─── Given records ───
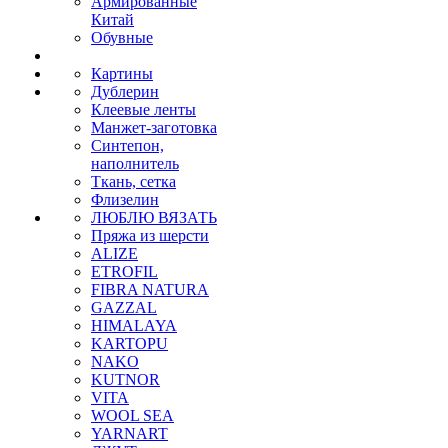
Армированные
Китай
Обувные
Картины
Дублерин
Клеевые ленты
Манжет-заготовка
Синтепон,
наполнитель
Ткань, сетка
Флизелин
ЛЮБЛЮ ВЯЗАТЬ
Пряжа из шерсти
ALIZE
ETROFIL
FIBRA NATURA
GAZZAL
HIMALAYA
KARTOPU
NAKO
KUTNOR
VITA
WOOL SEA
YARNART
───
**Exercise goal:**
Each record must be quoted in full and exactly. Do not include the pictures.

**Result for this task:**
Армированные
Китай
Обувные
Картины
Дублерин
Клеевые ленты
Манжет-заготовка
Синтепон,
наполнитель
Ткань, сетка
Флизелин
ЛЮБЛЮ ВЯЗАТЬ
Пряжа из шерсти
ALIZE
ETROFIL
FIBRA NATURA
GAZZAL
HIMALAYA
KARTOPU
NAKO
KUTNOR
VITA
WOOL SEA
YARNART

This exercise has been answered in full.